Goodness-of-fit assessment of the fitted model.

gof() calculates omnibus discrepancy measures and their Bayesian \(p\)-values for the fitted model using the posterior predictive check approach.

Usage

gof(
  fit,
  stats = c("Freeman_Tukey", "deviance", "chi_squared"),
  cores = 1L,
  plot = TRUE,
  ...
)

Arguments

fit: An occumbFit object.
stats: The discrepancy statistics to be applied.
cores: The number of cores to use for parallelization.
plot: Logical, determine if draw scatter plots of the fit statistics.
...: Additional arguments passed to the default plot method.

Value

A list with the following named elements:

stats: The discrepancy statistics applied.
p_value: Bayesian \(p\)-value.
stats_obs: Discrepancy statistics for observed data.
stats_rep: Discrepancy statistics for repeated data.

Details

A discrepancy statistic for the fitted model is obtained using a posterior predictive checking procedure. The following statistics are currently available:

Freeman-Tukey statistics (default): \(T_{\textrm{FT}} = \sum_{i,j,k}\left(\sqrt{y_{ijk}} - \sqrt{E(y_{ijk} \mid \pi_{ijk})}\right)^2\)
Deviance statistics: \(T_{\textrm{deviance}} = -2 \sum_{j,k} \log \textrm{Multinomial}(\boldsymbol{y}_{jk} \mid \boldsymbol{\pi}_{jk})\)
Chi-squared statistics: \(T_{\chi^2} = \sum_{i,j,k}\frac{\left(y_{ijk} - E(y_{ijk} \mid \pi_{ijk})\right)^2}{E(y_{ijk} \mid \pi_{ijk})}\)

where \(i\), \(j\), and \(k\) are the subscripts of species, site, and replicate, respectively, \(y_{ijk}\) is sequence read count data, \(\pi_{ijk}\) is multinomial cell probabilities of sequence read counts, \(E(y_{ijk} \mid \pi_{ijk})\) is expected value of the sequence read counts conditional on their cell probabilities, and \(\log \textrm{Multinomial}(\boldsymbol{y}_{jk} \mid \boldsymbol{\pi}_{jk})\) is the multinomial log-likelihood of the sequence read counts in replicate \(k\) of site \(j\) conditional on their cell probabilities.

The Bayesian \(p\)-value is estimated as the probability that the value of the discrepancy statistics of the replicated dataset is more extreme than that of the observed dataset. An extreme Bayesian \(p\)-value may indicate inadequate model fit. See Gelman et al. (2014), Kéry and Royle (2016), and Conn et al. (2018) for further details on the procedures used for posterior predictive checking.

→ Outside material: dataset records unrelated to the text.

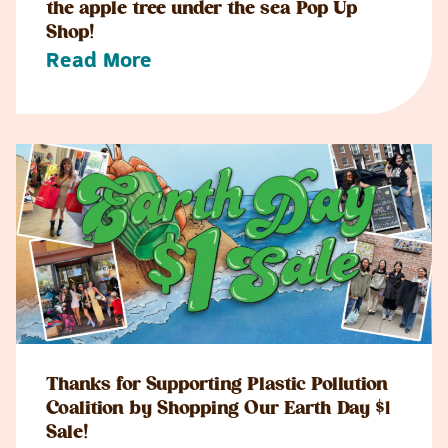
the apple tree under the sea Pop Up
Shop!
Read More
Thanks for Supporting Plastic Pollution
Coalition by Shopping Our Earth Day $1
Sale!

Computations can be run in parallel on multiple CPU cores where the cores argument controls the degree of parallelization.

References

P. B. Conn, D. S. Johnson, P. J. Williams, S. R. Melin and M. B. Hooten. (2018) A guide to Bayesian model checking for ecologists. Ecological Monographs 88:526–542. doi:10.1002/ecm.1314

A. Gelman, J. B. Carlin, H. S. Stern D. B. Dunson, A. Vehtari and D. B. Rubin (2013) Bayesian Data Analysis. 3rd edition. Chapman and Hall/CRC. https://www.stat.columbia.edu/~gelman/book/

M. Kéry and J. A. Royle (2016) Applied Hierarchical Modeling in Ecology — Analysis of Distribution, Abundance and Species Richness in R and BUGS. Volume 1: Prelude and Static Models. Academic Press. https://www.mbr-pwrc.usgs.gov/pubanalysis/keryroylebook/

Examples

# \donttest{
# Generate the smallest random dataset (2 species * 2 sites * 2 reps)
I <- 2 # Number of species
J <- 2 # Number of sites
K <- 2 # Number of replicates
data <- occumbData(
    y = array(sample.int(I * J * K), dim = c(I, J, K)),
    spec_cov = list(cov1 = rnorm(I)),
    site_cov = list(cov2 = rnorm(J),
                    cov3 = factor(1:J)),
    repl_cov = list(cov4 = matrix(rnorm(J * K), J, K)))
# Fitting a null model
fit <- occumb(data = data)
#> 
#> Processing function input....... 
#> 
#> Done. 
#>  
#> Compiling model graph
#>    Resolving undeclared variables
#>    Allocating nodes
#> Graph information:
#>    Observed stochastic nodes: 4
#>    Unobserved stochastic nodes: 31
#>    Total graph size: 133
#> 
#> Initializing model
#> 
#> Adaptive phase..... 
#> Adaptive phase complete 
#>  
#> 
#>  Burn-in phase, 10000 iterations x 4 chains 
#>  
#> 
#> Sampling from joint posterior, 10000 iterations x 4 chains 
#>  
#> 
#> Calculating statistics....... 
#> 
#> Done. 
# Goodness-of-fit assessment
gof_result <- gof(fit)

gof_result
#> Posterior predictive check for an occumbFit object:
#>  Statistics: Freeman-Tukey 
#>  p-value:    0.438 
#>  Discrepancy statistics for observed data:   1.22 (mean), 0.55 (sd) 
#>  Discrepancy statistics for replicated data: 1.34 (mean), 1.13 (sd) 
# }